Craig accepted my effort and then said victoriously, “That's not it at all. He dressed up as a sailor so he could find lodging at the port and wait until things calmed down before leaving the city. He could easily support himself with his skill at cards.”

Craig's face was well known in the city, and he didn't like disguises, so it was up to me to scour the disreputable bars in the port area. In these places with stagnant air and weak light, sailors tried to escape the tedium of their travels with the tedium of terra firma; they pretended to listen to accordion players who played too slowly, or pianists who played too fast; they pretended to talk to women whose faces, in the light of day or a moment of clarity, would have terrified them. In tiny rooms they trafficked in trinkets, foreign money, ambiguous words, opium, and infectious diseases.

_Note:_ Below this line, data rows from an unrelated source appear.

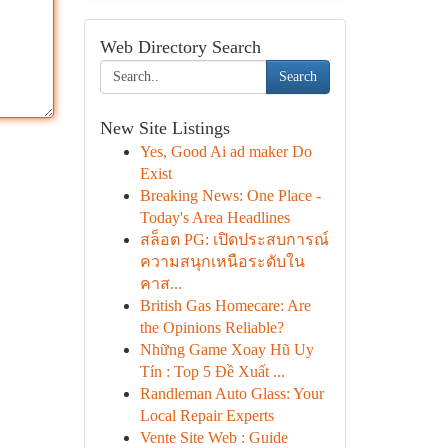
Web Directory Search
Search
New Site Listings
Yes, Good Ai ad maker Do
Exist
Breaking News: One Place -
Today's Area Headlines
สล็อต PG: เปิดประสบการณ์
ความสนุกเหนือระดับใน
คาส...
British Gas Homecare: Are
the Opinions Reliable?
Những Game Xoay Hũ Uy
Tín : Top 5 Đề Xuất ...
Randleman Auto Glass: Your
Local Repair Experts
Vente Site Web : Guide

I went into the bars trying to see without being seen. I was searching for Kalidán's face using an exercise of the imagination: I had to strip him of his Hindu complexion and the bright aura he used to attract attention onstage, and add instead a beard and hats and cloaks and the furtive expression of someone who wishes he could make himself invisible. I tried to strike up conversations with the men who seemed most harmless, but it was hard to trust anyone. A Portuguese man who kept talking about his poor mother stabbed some unlucky guy who had dared to correct him when he mispronounced the name of a ship; a shy, calm dwarf, with a scar across his forehead, ripped into the stomach of a drunk who made fun of his condition. No one punished these crimes. I continued to see the Portuguese guy, and the dwarf too, which made me think that they all must have a few
murders under their belts, but since they were in some sort of international territory, no one cared.

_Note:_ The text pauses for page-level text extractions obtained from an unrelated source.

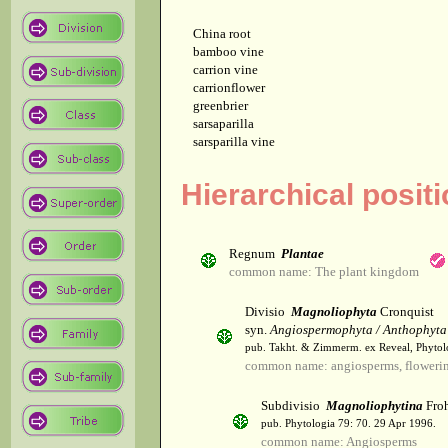
China root
bamboo vine
carrion vine
carrionflower
greenbrier
sarsaparilla
sarsparilla vine
Hierarchical posit
Regnum
Plantae
common name: The plant kingdom
Divisio
Magnoliophyta
Cronquist
syn.
Angiospermophyta / Anthophyta
pub. Takht. & Zimmerm. ex Reveal, Phytol
common name: angiosperms, flowerin
Subdivisio
Magnoliophytina
Froh
pub. Phytologia 79: 70. 29 Apr 1996.
common name: Angiosperms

I had trouble getting away from the sailors' unintelligible conversations, the greedy women who went through my pockets, and the police spies who looked at me suspiciously. But two weeks later, when I had gotten used to getting drunk every night, I heard a rumor about a French captain who was winning a fortune at cards.

He played in a gambling den that was above a grocery warehouse. Through the dirty windows movement could be seen, but there was no way I could get in, as two formidable ruffians guarded the entrance. I waited in the drizzle for the fake French captain to finish gathering his winnings and head home. He finally came out, sunken into his cloak and beardless. What distinguished him from Kalidán the magician wasn't his disguise but some sort of inner confidence that he couldn't be seen, as if all he had to do was concentrate and he would become invisible. I followed from a distance, carefully, imitating drunken zigzags. He didn't turn to look at me; he walked with sure steps, immune to the effects of alcohol or fear. He was stopped only by a black cat, which he didn't want to cross his path. Then he went into a dilapidated house that looked like it was about to collapse.

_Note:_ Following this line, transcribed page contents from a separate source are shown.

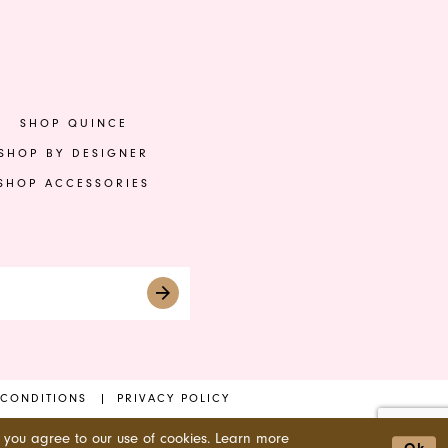
to
to
end
en
SHOP QUINCE
SHOP BY DESIGNER
SHOP ACCESSORIES
 CONDITIONS
PRIVACY POLICY
 you agree to our use of cookies. Learn more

In the morning, so early that my father wouldn't even have been in his workshop, I went to visit Craig. It didn't matter what time I stopped by; he was always awake. I told him of my discovery and described the building's slow collapse; I warned him that in the world of the port nothing lasted long.

“You've done a good job. But now it's my turn. I sent one boy to his death and I don't want to send another.”

Before the door closed completely, I thought I saw Craig smile, for the first time in weeks.